When writing C programs that need to share a file scope variable between the application and an interrupt routine/a thread/a callback routine, it is well-known that the variable must be declared volatile, or else the compiler may do incorrect optimizations. This is an example of what I mean:
int flag;
void some_interrupt (void)
{
flag = 1;
}
int main()
{
flag = 0;
...
/* <-- interrupt occurs here */
x = flag; /* BUG: the compiler doesn't realize that "flag" was changed
and sets x to 0 even though flag==1 */
}
To prevent the above bug, "flag" should have been declared as volatile.
My question is: how does this apply to C++ when creating a class containing a thread?
I have a class looking something like this:
class My_thread
{
private:
int flag;
static void thread_func (void* some_arg) // thread callback function
{
My_thread* this_ptr= (My_thread*)some_arg;
}
};
"some_arg" will contain a pointer to an instance of the class, so that each object of "My_thread" has its own thread. Through this pointer it will access member variables.
Does this mean that "this_ptr" must be declared as pointer-to-volatile data? Must "flag" be volatile as well? And if so, must I make all member functions that modify "flag" volatile?
I'm not interested in how a particular OS or compiler behaves, I am looking for a generic, completely portable solution.
EDIT: This question has nothing to do with thread-safety whatsoever!
The real code will have semaphores etc.
To clarify, I wish to avoid bugs caused by the compiler's unawareness of that a callback function may be called from sources outside the program itself, and therefore make incorrect conclusions about whether certain variables have been used or not. I know how to do this in C, as illustrated with the first example, but not in C++.
Well, that edit makes all the difference of the world. Semaphores introduce memory barriers. Those make volatile redundant. The compiler will always reload int flag after any operation on a semaphore.
Fred Larson already predicted this. volatile is insufficient in the absence of locks, and redudant in the presence of locks.

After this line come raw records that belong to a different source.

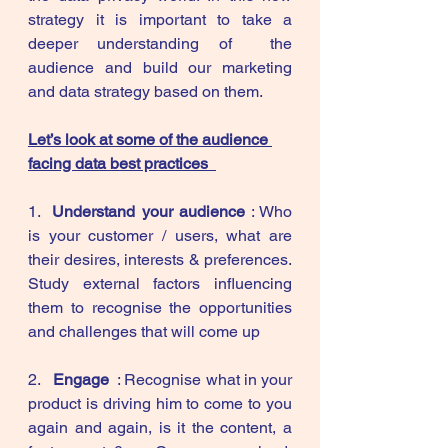
strategy it is important to take a 
deeper understanding of  the 
audience and build our marketing 
and data strategy based on them. 
Let’s look at some of the audience 
facing data best practices  
1.  
Understand your audience
 : Who 
is your customer / users, what are 
their desires, interests & preferences. 
Study external factors influencing 
them to recognise the opportunities 
and challenges that will come up 
2.   
Engage  
: Recognise what in your 
product is driving him to come to you 
again and again, is it the content, a 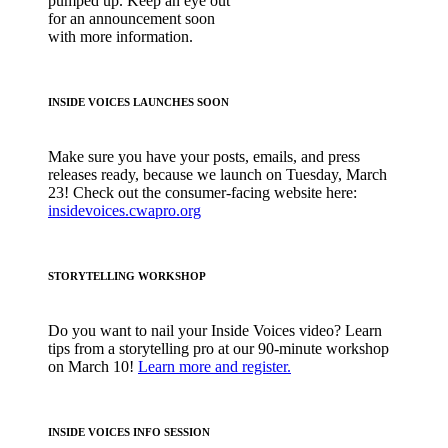
pumped up. Keep an eye out
for an announcement soon
with more information.
INSIDE VOICES LAUNCHES SOON
Make sure you have your posts, emails, and press
releases ready, because we launch on Tuesday, March
23! Check out the consumer-facing website here:
insidevoices.cwapro.org
STORYTELLING WORKSHOP
Do you want to nail your Inside Voices video? Learn
tips from a storytelling pro at our 90-minute workshop
on March 10!
Learn more and register.
INSIDE VOICES INFO SESSION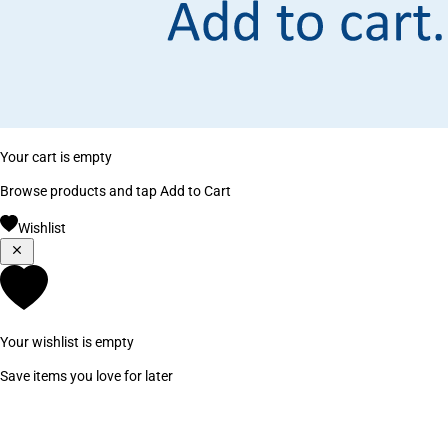
Your cart is empty
Browse products and tap Add to Cart
Wishlist
Your wishlist is empty
Save items you love for later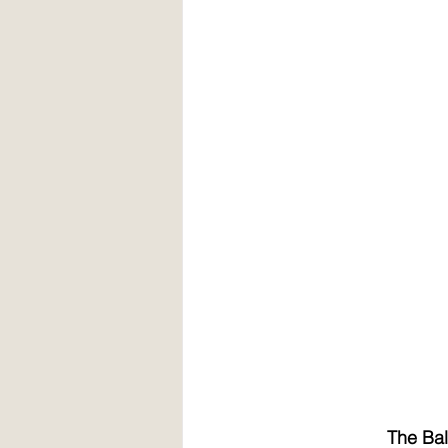
The Bal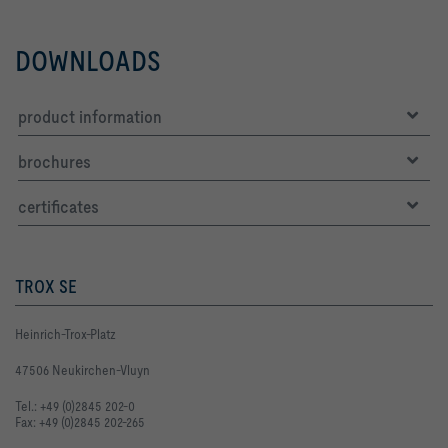
DOWNLOADS
product information
brochures
certificates
TROX SE
Heinrich-Trox-Platz
47506 Neukirchen-Vluyn
Tel.: +49 (0)2845 202-0
Fax: +49 (0)2845 202-265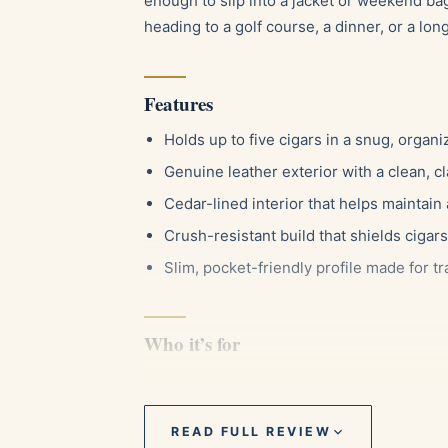
enough to slip into a jacket or weekend b
heading to a golf course, a dinner, or a long 
Features
Holds up to five cigars in a snug, organ
Genuine leather exterior with a clean, cl
Cedar-lined interior that helps maintain
Crush-resistant build that shields ciga
Slim, pocket-friendly profile made for tr
Who it’s for
This case suits the smoker who likes to bri
wrapper or a dried-out smoke. It works wel
or three sticks, and it makes a thoughtful 
READ FULL REVIEW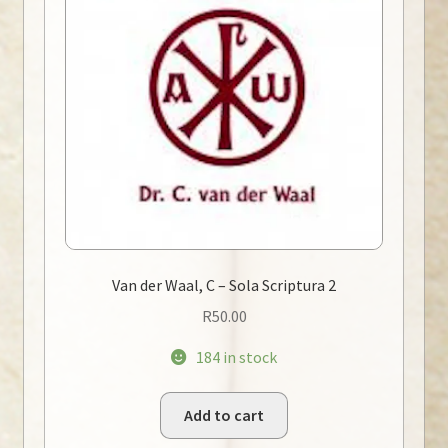
Van der Waal, C – Sola Scriptura 2
R
50.00
184 in stock
Add to cart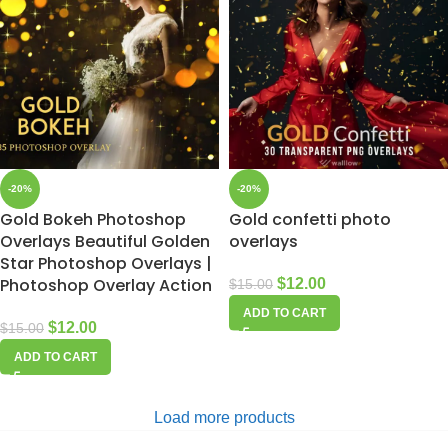
-20%
-20%
Gold Bokeh Photoshop
Gold confetti photo
Overlays Beautiful Golden
overlays
Star Photoshop Overlays |
Photoshop Overlay Action
$
12.00
$
15.00
ADD TO CART
$
12.00
$
15.00
ADD TO CART
Load more products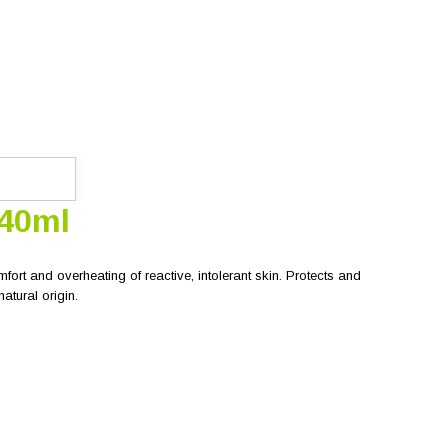
 40ml
fort and overheating of reactive, intolerant skin. Protects and
atural origin.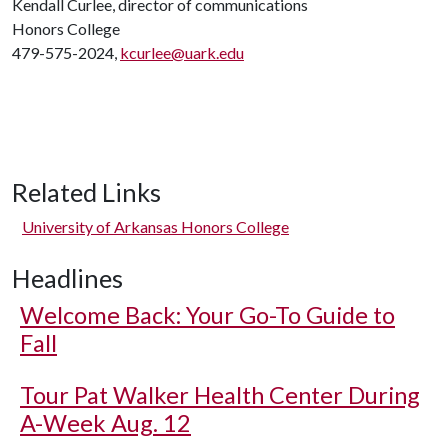
Kendall Curlee, director of communications
Honors College
479-575-2024,
kcurlee@uark.edu
Related Links
University of Arkansas Honors College
Headlines
Welcome Back: Your Go-To Guide to
Fall
Tour Pat Walker Health Center During
A-Week Aug. 12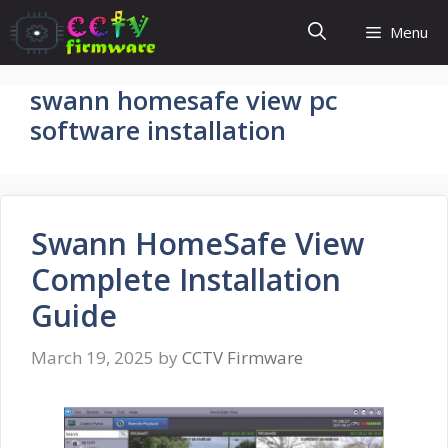
Skip
Menu
to
content
swann homesafe view pc
software installation
Swann HomeSafe View
Complete Installation
Guide
March 19, 2025
by
CCTV Firmware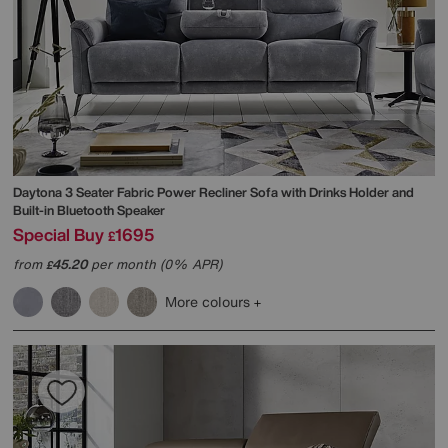
Daytona 3 Seater Fabric Power Recliner Sofa with Drinks Holder and
Built-in Bluetooth Speaker
Special Buy
1695
£
from
45.20
per month (0% APR)
£
More colours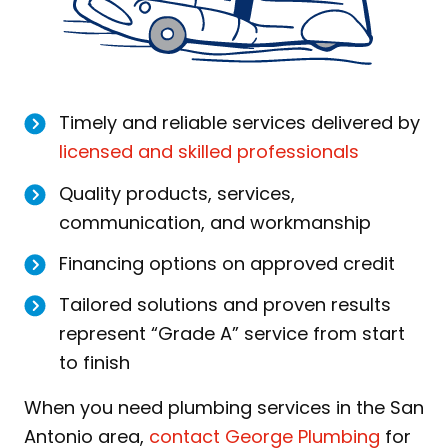
Timely and reliable services delivered by
licensed and skilled professionals
Quality products, services,
communication, and workmanship
Financing options on approved credit
Tailored solutions and proven results
represent “Grade A” service from start
to finish
When you need plumbing services in the San
Antonio area,
contact George Plumbing
for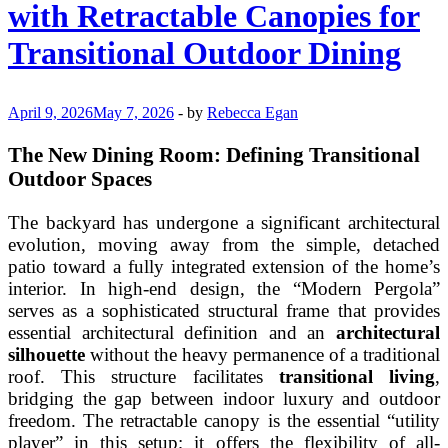
with Retractable Canopies for
Busy
Garden
Transitional Outdoor Dining
Enthusiasts
April 9, 2026
May 7, 2026
-
by
Rebecca Egan
The New Dining Room: Defining Transitional
Outdoor Spaces
The backyard has undergone a significant architectural
evolution, moving away from the simple, detached
patio toward a fully integrated extension of the home’s
interior. In high-end design, the “Modern Pergola”
serves as a sophisticated structural frame that provides
essential architectural definition and an
architectural
silhouette
without the heavy permanence of a traditional
roof. This structure facilitates
transitional living
,
bridging the gap between indoor luxury and outdoor
freedom. The retractable canopy is the essential “utility
player” in this setup; it offers the flexibility of all-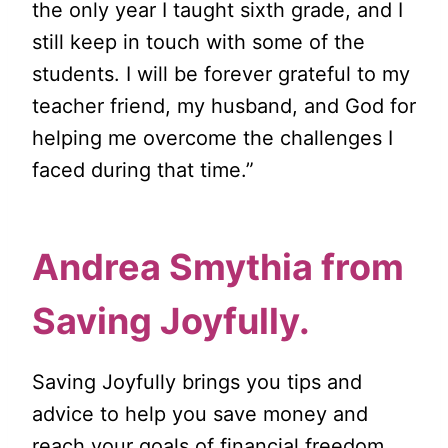
the only year I taught sixth grade, and I
still keep in touch with some of the
students. I will be forever grateful to my
teacher friend, my husband, and God for
helping me overcome the challenges I
faced during that time.”
Andrea Smythia from
Saving Joyfully
.
Saving Joyfully brings you tips and
advice to help you save money and
reach your goals of financial freedom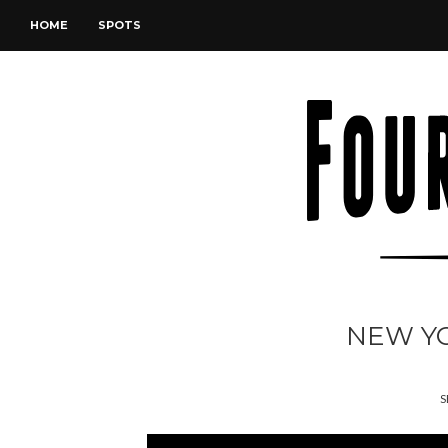
HOME
SPOTS
NEW YO
S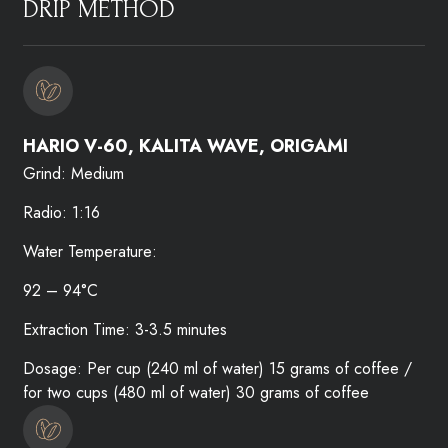
DRIP METHOD​
HARIO V-60, KALITA WAVE, ORIGAMI​
Grind: Medium
Radio: 1:16
Water Temperature:
92 – 94°C
Extraction Time: 3-3.5 minutes
Dosage: Per cup (240 ml of water) 15 grams of coffee /
for two cups (480 ml of water) 30 grams of coffee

That makes it useless for thread-safe programming.
From the function pointer signature I guess you are using the posix thread implementation for threads. I assume you want to know how to start off a thread using this API. First consider using boost thread instead. If not an option, I usually go for something like the following to get somewhat of that cosy Java readability.
class Runnable {
public:
virtual void run() = 0;
};
class Thread : public Runnable {
public:
Thread();
Thread(Runnable *r);
void start();
void join();
pthread_t getPthread() const;
private:
static void *start_routine(void *object);
Runnable *runner;
pthread_t thread;
};
And then something like this in the start_routine function:
void* Thread::start_routine(void *object) {
Runnable *o = (Runnable *)object;
o->run();
pthread_exit(NULL);
return NULL;
}
Now access to fields of classes extending the Runnable or Thread class need not be volatile since they are thread-local.
That said, sharing data between threads is more complex than using a volatile data member unfortunately if that is what you asked...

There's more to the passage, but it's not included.